Лермонтов рассмеялся: милая, наивная Софья Николаевна! Думает, что рассказ о новой модной красавице Петербурга позабавит его! Что ему до этой Мусиной-Пушкиной? Многодетной матери и примерной супруги графа? Да, он слышал, что граф — заядлый игрок и спускает за ломберным столом сказочные суммы. Ну, так что с того? Ему нет до их семейства никакого дела. У него на уме Майко Орбелиани. И чуть-чуть — Катя Нечволодова…
Возвратившись на постой, он получил доклад от Андрея Ивановича, что за время отсутствия барина ничего не произошло. Безобразов не спрашивал, Никанор ночевал у какой-то местной вдовушки, но застигнут был неожиданно возникшим соперником и теперь лежит с синяком под глазом и разбитой губой.
— А еще заглянули отставной подполковник Нечволодов и весьма опечалились, вас не застав.

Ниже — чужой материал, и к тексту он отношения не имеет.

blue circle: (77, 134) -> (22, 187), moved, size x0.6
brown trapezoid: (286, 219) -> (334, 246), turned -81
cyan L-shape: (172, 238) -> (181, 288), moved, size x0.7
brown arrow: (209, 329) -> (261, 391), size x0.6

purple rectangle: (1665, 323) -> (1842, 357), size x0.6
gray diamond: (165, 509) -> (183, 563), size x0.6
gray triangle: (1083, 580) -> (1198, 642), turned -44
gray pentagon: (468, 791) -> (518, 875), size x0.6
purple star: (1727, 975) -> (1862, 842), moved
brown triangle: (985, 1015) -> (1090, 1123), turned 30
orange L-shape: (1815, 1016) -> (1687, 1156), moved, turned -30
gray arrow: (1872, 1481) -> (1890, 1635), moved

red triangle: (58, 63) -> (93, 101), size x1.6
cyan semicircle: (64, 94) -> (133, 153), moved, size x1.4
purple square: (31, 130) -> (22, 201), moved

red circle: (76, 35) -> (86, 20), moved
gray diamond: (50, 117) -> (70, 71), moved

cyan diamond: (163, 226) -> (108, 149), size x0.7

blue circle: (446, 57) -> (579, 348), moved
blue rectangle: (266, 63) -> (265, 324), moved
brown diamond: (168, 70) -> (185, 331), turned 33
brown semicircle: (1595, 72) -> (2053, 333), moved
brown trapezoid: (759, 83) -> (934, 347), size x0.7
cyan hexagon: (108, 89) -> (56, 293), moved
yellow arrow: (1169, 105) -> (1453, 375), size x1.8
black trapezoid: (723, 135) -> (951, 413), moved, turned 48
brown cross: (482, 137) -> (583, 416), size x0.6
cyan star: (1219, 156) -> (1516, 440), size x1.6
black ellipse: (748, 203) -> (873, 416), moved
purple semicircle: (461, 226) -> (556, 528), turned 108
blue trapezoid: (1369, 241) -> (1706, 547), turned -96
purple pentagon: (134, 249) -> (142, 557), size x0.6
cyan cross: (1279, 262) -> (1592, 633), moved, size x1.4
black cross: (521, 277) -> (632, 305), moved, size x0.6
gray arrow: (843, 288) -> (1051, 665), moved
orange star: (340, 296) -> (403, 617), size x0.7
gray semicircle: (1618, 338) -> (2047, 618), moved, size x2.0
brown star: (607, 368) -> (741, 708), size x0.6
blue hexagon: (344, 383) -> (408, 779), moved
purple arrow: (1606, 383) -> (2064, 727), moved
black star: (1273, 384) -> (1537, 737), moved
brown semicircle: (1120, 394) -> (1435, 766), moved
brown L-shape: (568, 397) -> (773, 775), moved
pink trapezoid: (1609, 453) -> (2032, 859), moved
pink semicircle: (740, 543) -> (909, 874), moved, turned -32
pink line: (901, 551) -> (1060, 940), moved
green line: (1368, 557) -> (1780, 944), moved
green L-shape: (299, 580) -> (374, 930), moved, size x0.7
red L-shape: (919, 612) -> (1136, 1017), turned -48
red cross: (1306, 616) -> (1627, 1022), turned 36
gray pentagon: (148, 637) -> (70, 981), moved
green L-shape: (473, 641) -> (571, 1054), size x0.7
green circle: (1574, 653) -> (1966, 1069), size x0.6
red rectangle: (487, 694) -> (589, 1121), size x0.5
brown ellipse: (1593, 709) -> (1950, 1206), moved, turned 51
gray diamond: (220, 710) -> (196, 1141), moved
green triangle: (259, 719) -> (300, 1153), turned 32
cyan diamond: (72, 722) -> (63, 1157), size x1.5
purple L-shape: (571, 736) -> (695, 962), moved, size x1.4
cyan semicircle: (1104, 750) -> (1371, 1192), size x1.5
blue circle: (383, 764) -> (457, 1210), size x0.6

Написали записку. Вот, — и слуга протянул вчетверо сложенный листок.
Лермонтов раскрыл и прочел:
«Милостивый государь Михаил Юрьевич! Мы с женою очень на Вас сердиты: обещали заехать в гости и который день не соблаговолите. Окажите честь, приезжайте, как только сможете.
Да, теперь не отвертишься, надо ехать. Ох, не знаешь ты, Григорий Иванович, чем рискуешь, зазывая к себе молодого изголодавшегося мужчину, да к тому же неравнодушного к Катерине Григорьевне! Ох, с огнем шутишь!
Он бросил записку и сказал слуге:
— Ладно, об этом завтра, на свежую голову. А теперь — мыться, ужинать, отдыхать. Я устал смертельно!
И, уже улегшись в постель, вспомнил, как вчера Майко и Като пели дуэтом романс по-грузински и по-русски. Встал, запалил свечу и экспромтом набросал на обратной стороне записки Нечволодова:
Она поет — и звуки тают, Как поцелуи на устах, Глядит — и небеса играют В ее божественных глазах; Идет ли — все ее движенья, Иль молвит слово — все черты Так полны чувства, выраженья, Так полны дивной красоты.